Cerulli’s survey of U.K. DB schemes found that only around 22% of respondents plan to retender their fiduciary mandates within 12 to 24 months and more than half plan to do so only in three years’ time. However, conversations with major search consultants and fiduciary managers in the U.K. suggest that most expect to see around 300 to 400 retenders in the market by June 2021.

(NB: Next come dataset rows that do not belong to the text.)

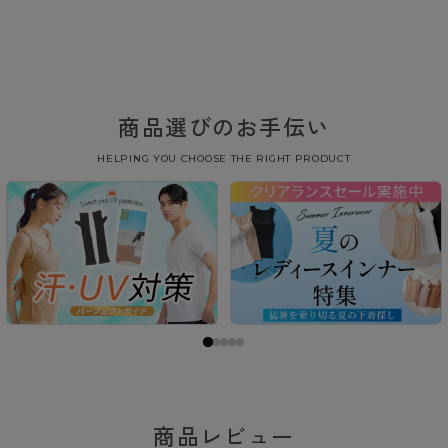
商品選びのお手伝い
HELPING YOU CHOOSE THE RIGHT PRODUCT
商品レビュー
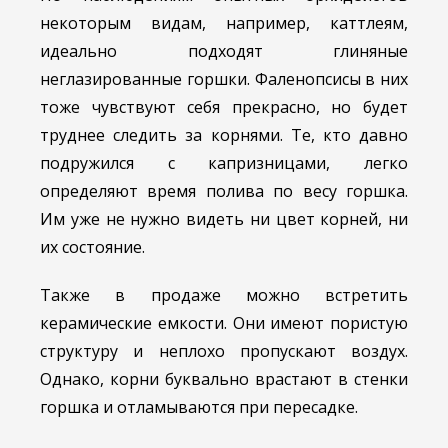
некоторым видам, например, каттлеям,
идеально подходят глиняные
неглазированные горшки. Фаленопсисы в них
тоже чувствуют себя прекрасно, но будет
труднее следить за корнями. Те, кто давно
подружился с капризницами, легко
определяют время полива по весу горшка.
Им уже не нужно видеть ни цвет корней, ни
их состояние.
Также в продаже можно встретить
керамические емкости. Они имеют пористую
структуру и неплохо пропускают воздух.
Однако, корни буквально врастают в стенки
горшка и отламываются при пересадке.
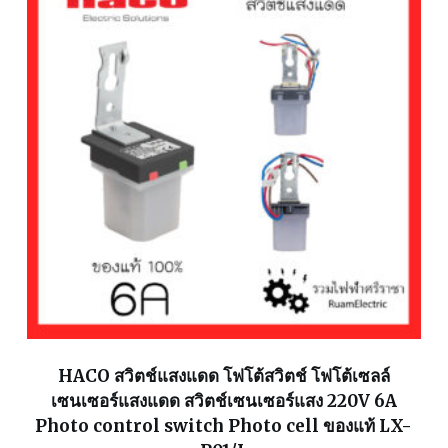
HACO สวิตช์แสงแดด โฟโต้สวิตช์ โฟโต้เซลล์
เซนเซอร์แสงแดด สวิตช์เซนเซอร์แสง 220V 6A
Photo control switch Photo cell ของแท้ LX-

Around two-thirds of the U.K. DB schemes Cerulli surveyed said that high fees are their main reason for retendering. They identified poor performance and conflicts of interest as the second- and third-most-important reasons for deciding to retender or to switch fiduciary manager.


NOTES TO EDITORS:

The Cerulli Report—European Retirement Industry 2020: Addressing Pensions’ Evolving Needs is in its first year of publication and builds on the legacy of the European Institutional Dynamics series of reports. In this report, Cerulli examines the Europe retirement landscape in greater detail than ever before, drawing on a wide range of interviews, surveys, and other research to provide analysis and discussion of the latest developments in the region’s pension industry.

 

INTERVIEWS AND SURVEYS:

  • The report’s analysis centers on proprietary research, including more than 80 qualitative interviews with a diverse range of players in all of the seven markets examined in detail (the U.K., the Netherlands, Switzerland, Germany, France, Italy, and Sweden). Interviewees included pension trustees, investment consultants, search consultants, fiduciary managers, and institutional asset managers.
  • A total of 19 asset managers completed a European institutional fund manager survey, conducted between June and August 2020. These managers had more than €1.5 trillion of European institutional AUM as of December 2019.
  • A total of 192 defined benefit pension schemes across U.K., the Netherlands, Switzerland, Germany, France, Italy, and Sweden completed a European pension fund survey. In addition, Cerulli surveyed 40 U.K. defined contribution schemes. Altogether, these pension funds represent more than €1.6 trillion in assets.
  • A total of 29 fiduciary managers operating in the U.K. and Dutch markets, with total European fiduciary AUM of €2.1 trillion, completed a fiduciary manager survey. Overall, 12 respondents operate only in the Dutch market, 12 focus on the U.K. market, and five cover both markets.